Theodorus Wilhelmus (Theo) Maassen (born 8 December 1966 in Oegstgeest, South Holland) is a Dutch comedian and actor who grew up in the village of Zijtaart (municipality of Veghel) in the Dutch province of North Brabant. He currently lives in Eindhoven. In addition to his shows, he has also made a number of appearances in films.

Career
Maassen won two of the biggest comedy contests in the Netherlands in 1990, the Groninger Studenten Cabaret Festival (GSCF), and Cameretten. The GSCF jury was not pleased with the quality of the contestants that year, and gave Maassen the first prize, remarking he was the best of the year, but still not very good.

Since 1995, Maassens shows are shown on Dutch national television, making him more and more a household name.

In 2006, Maassen received the 'Prins Bernhard Cultuurfonds Theater Prijs 2006' (Prince Bernhard Culture Fund Theatre Prize 2006) for his 'daring combination of theatre and comedy'. The same year he also received the Prijs van de Kritiek (Prize of the critics), a yearly prize by Dutch theatre critics.
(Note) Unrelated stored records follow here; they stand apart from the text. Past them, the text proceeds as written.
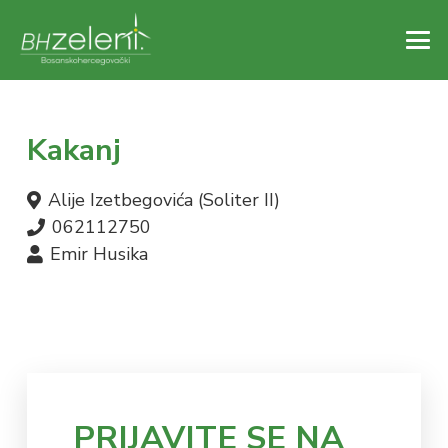
Kakanj
Alije Izetbegovića (Soliter II)
062112750
Emir Husika
PRIJAVITE SE NA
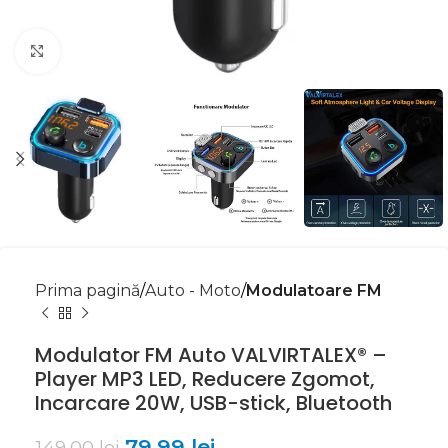
Mărește imaginea
Prima pagină
Auto - Moto
Modulatoare FM
Modulator FM Auto VALVIRTALEX® –
Player MP3 LED, Reducere Zgomot,
Incarcare 20W, USB-stick, Bluetooth
79,99
lei
149,00
lei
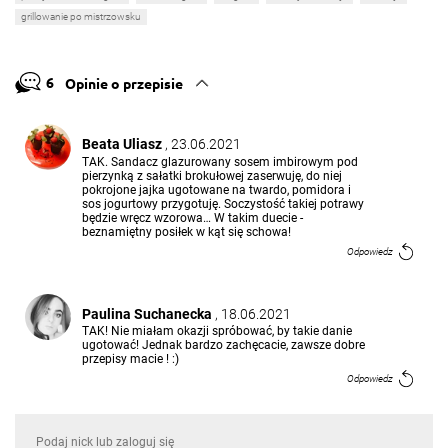
grillowanie po mistrzowsku
6
Opinie o przepisie
Beata Uliasz
, 23.06.2021
TAK. Sandacz glazurowany sosem imbirowym pod
pierzynką z sałatki brokułowej zaserwuję, do niej
pokrojone jajka ugotowane na twardo, pomidora i
sos jogurtowy przygotuję. Soczystość takiej potrawy
będzie wręcz wzorowa… W takim duecie -
beznamiętny posiłek w kąt się schowa!
Odpowiedz
Paulina Suchanecka
, 18.06.2021
TAK! Nie miałam okazji spróbować, by takie danie
ugotować! Jednak bardzo zachęcacie, zawsze dobre
przepisy macie ! :)
Odpowiedz
Ewa Czy
, 09.06.2021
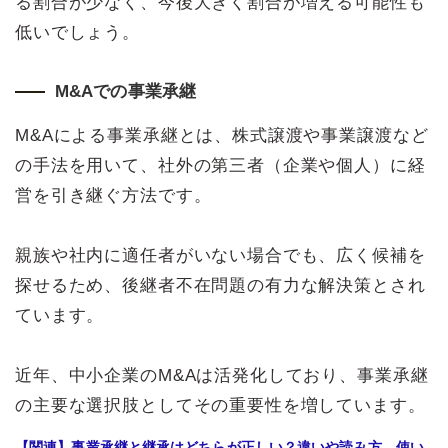
る割合が少なく、今後大きく割合が増える可能性も
低いでしょう。
M&Aでの事業承継
M&Aによる事業承継とは、株式譲渡や事業譲渡など
の手法を用いて、社外の第三者（企業や個人）に経
営を引き継ぐ方法です。
親族や社内に適任者がいない場合でも、広く候補を
探せるため、後継者不在問題の有力な解決策とされ
ています。
近年、中小企業のM&Aは活発化しており、事業承継
の主要な選択肢としてその重要性を増しています。
【関連】事業承継と継承はどちらが正しい？違いや読み方、使い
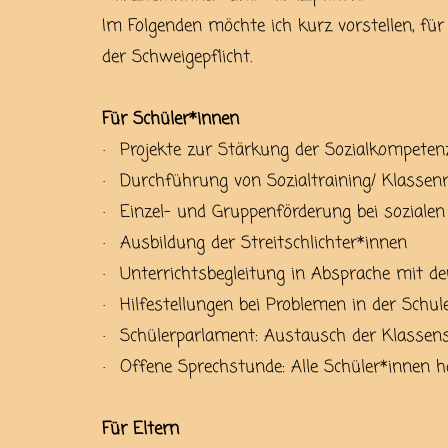
Im Folgenden möchte ich kurz vorstellen, für
der Schweigepflicht.
Für Schüler*innen
Projekte zur Stärkung der Sozialkompeten
·
Durchführung von Sozialtraining/ Klassen
·
Einzel- und Gruppenförderung bei sozialen 
·
Ausbildung der Streitschlichter*innen
·
Unterrichtsbegleitung in Absprache mit d
·
Hilfestellungen bei Problemen in der Schu
·
Schülerparlament: Austausch der Klassens
·
Offene Sprechstunde: Alle Schüler*innen h
·
Für Eltern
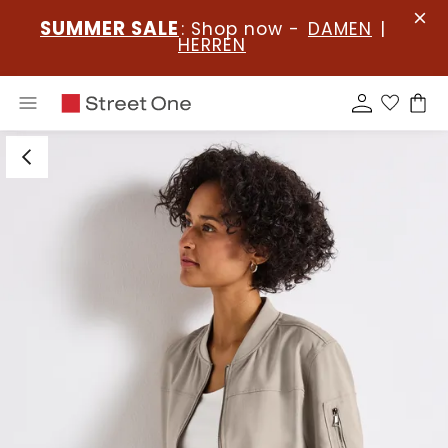
SUMMER SALE
: Shop now -
DAMEN
|
HERREN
He also has released a song titled Lauwe Pis (Lukewarm Piss) which peaked at #1 on the Dutch Top 40.

Shows
 1994: Bepaalde dingen (Certain Things)
 1996: Neuk het systeem (Fuck the System)
 1998: Ruwe pit (Raw Seed)
 2002: Functioneel naakt (Functionally Nude)
 2006: Tegen beter weten in (Against All Odds)
 2009: Zonder pardon (Without Mercy)
 2011: Met alle respect (With All Due Respect)
 2013: Einde oefening (End of Exercise) 
 2016: Vankwaadtoterger (From Bad to Worse)
 2018: Situatie gewijzigd (Altered Situation)
 2022: Onbekend terrein (Unknown Territory)

Films
Maassen played large and small roles in the following Dutch movies:
 2001: AmnesiA as Wouter
 2001: Adriaans plaag (short film) as trader Benedikt
 2001: Undercover Kitty (Minoes) as Tibbe
 2003: www.eenzaam.nl as Marcel
 2003: Interview as Theo
 2003: Kees de jongen as Vader Bakels
 2003: De onterechte kampioen as himself (he also directed and produced this movie)
 2004: Amazones as Achilles
 2006: Black Book (directed by Paul Verhoeven)
 2008: TBS as main character Johan
 2008: Dunya and Desi as Jeff
 2009: Zonder Pardon ("Without Pardon"), registration of the show (see above)
 2010: New Kids Turbo as a drunk in the bar
 2011: The Gang of Oss as Van Schijndel
 2012: Manslaughter (Dutch: Doodslag) as Max
 2012: Fresku 2.0 as himself

Television 
Maassen plays the role of 'Roel' in the television series 'Mevrouw de minister'.  He also had a supporting role in the serie Dunya en Desie.

Personal life 
Maassen once stole the UEFA cup from the stadium of football club PSV Eindhoven.  For several years it was unknown who had been responsible for the disappearance of the trophy. The true story was confessed by Maassen himself, live on a TV talkshow about football.  That night the show had several guests that were in the possession of rare football artifacts.  When the host asked Maassen about his artifact, he took the UEFA cup out of his bag and put it on the table, in front of the baffled host and guests. He received a few hours of community service after being brought up on charges by the team. Later, he also showed on Studio Voetbal that he had stolen PSV's second prize of the UEFA Supercup.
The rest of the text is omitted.